Whether you’re an author or a screenwriter, it’s an important concept to master. Subtext is the message that lies beneath the message. It’s what people, or characters, are really saying. It is indicated in actions, movements, change in pitch of the voice. A character may say, “I’m happy for you”, but if it were said through gritted teeth, the reader may get the idea that there’s some underlying resentment with the characters words, lending a very different meaning to the scene. The same dialog would take on a whole other meaning, that the words are not spoken sincerely, if the character rolls her eyes as she says it.

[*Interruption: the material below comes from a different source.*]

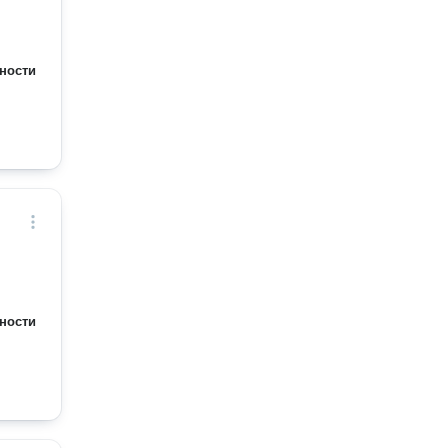
ности
ности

We humans are funny creatures. Many of us have some type of mental block that prevents us from saying what we mean outright. It may be the fatal flaw of mankind in the communication realm, although I suspect it may be easier to speak honestly in the digital world, where you talk with people without being face to face. Regardless, if you want your characters’ dialogue to be believable,they will have to speak in subtexts, offering readers the subtle clues necessary to figure out what is really going on.
“Don’t tell me to calm down,” Karen said, tapping her newly painted nails on the table top. “I’m perfectly calm.”

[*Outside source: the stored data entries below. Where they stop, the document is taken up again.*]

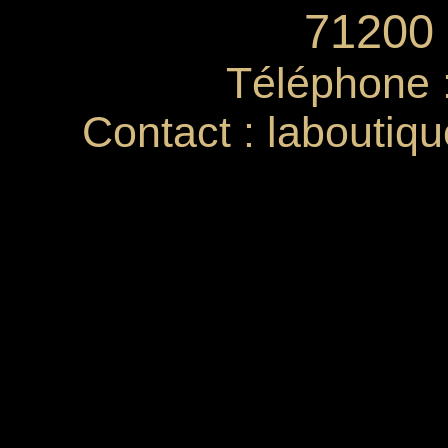
71200 
Téléphone 
Contact : labouti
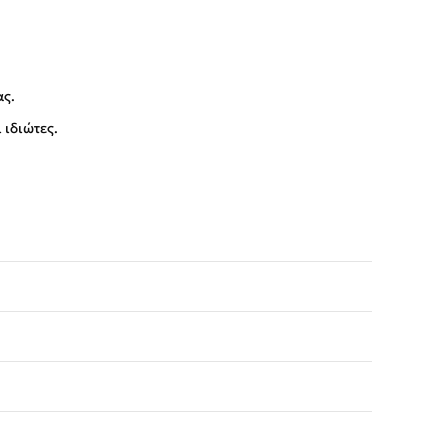
ας.
 ιδιώτες.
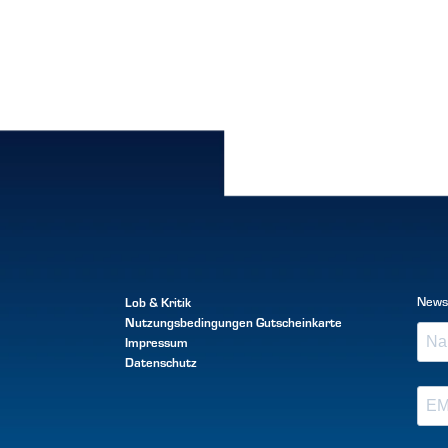
Lob & Kritik
News
Nutzungsbedingungen
Gutscheinkarte
Impressum
Datenschutz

What can you tell from the dialog above? The character says she’s not upset, but do you think she is? Rather you get the idea that she is upset from the tapping of her nails on the table, which is not a calm behavior, even though her words claim different.

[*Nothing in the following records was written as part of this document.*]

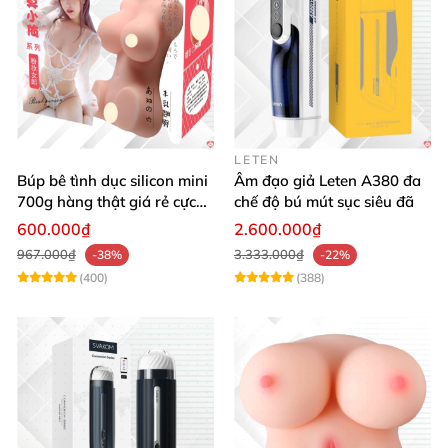
LETEN
Búp bê tình dục silicon mini
Âm đạo giả Leten A380 đa
700g hàng thật giá rẻ cực
chế độ bú mút sục siêu đã
sướng
600.000₫
2.600.000₫
967.000₫
3.333.000₫
-38%
-22%
(400)
(388)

The example above is pretty clear for illustration purposes. In real life, and in good fiction, it’s not always so easy to discern between words and actions. As authors, we must offer good clues, in the form of subtext, so readers can see the whole picture we’re trying to paint with our words. You see what I mean?
If your character is angry, you might have him clench his fists or stomp his foot. If the scene is a breakup, your character may hold back her tears and swallow the lump in her throat to avoid revealing how much she is really hurting. Or maybe she is trembling although trying to appear brave to her friends.
It’s the way real people talk. It’s the way our characters need to talk if we want our dialogue to be convincing. In many cases, the old adage is true, especially in fiction and screenwriting- “Actions speak louder than words.”